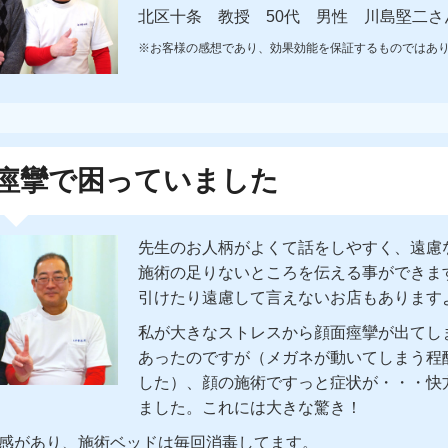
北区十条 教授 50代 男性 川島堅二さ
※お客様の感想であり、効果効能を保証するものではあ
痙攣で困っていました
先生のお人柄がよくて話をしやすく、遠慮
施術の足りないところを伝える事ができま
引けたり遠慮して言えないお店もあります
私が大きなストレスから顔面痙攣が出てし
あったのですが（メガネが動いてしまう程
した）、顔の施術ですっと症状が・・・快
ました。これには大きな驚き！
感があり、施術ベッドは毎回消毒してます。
----------
▸ **WHAT THE EXERCISE ASKS**
Copy exactly the lines above, from the one containing "先生のお人柄がよくて話をしやすく、遠慮" through the very last line.

▸ **EXPECTED OUTPUT**
先生のお人柄がよくて話をしやすく、遠慮
施術の足りないところを伝える事ができま
引けたり遠慮して言えないお店もあります
私が大きなストレスから顔面痙攣が出てし
あったのですが（メガネが動いてしまう程
した）、顔の施術ですっと症状が・・・快
ました。これには大きな驚き！
感があり、施術ベッドは毎回消毒してます。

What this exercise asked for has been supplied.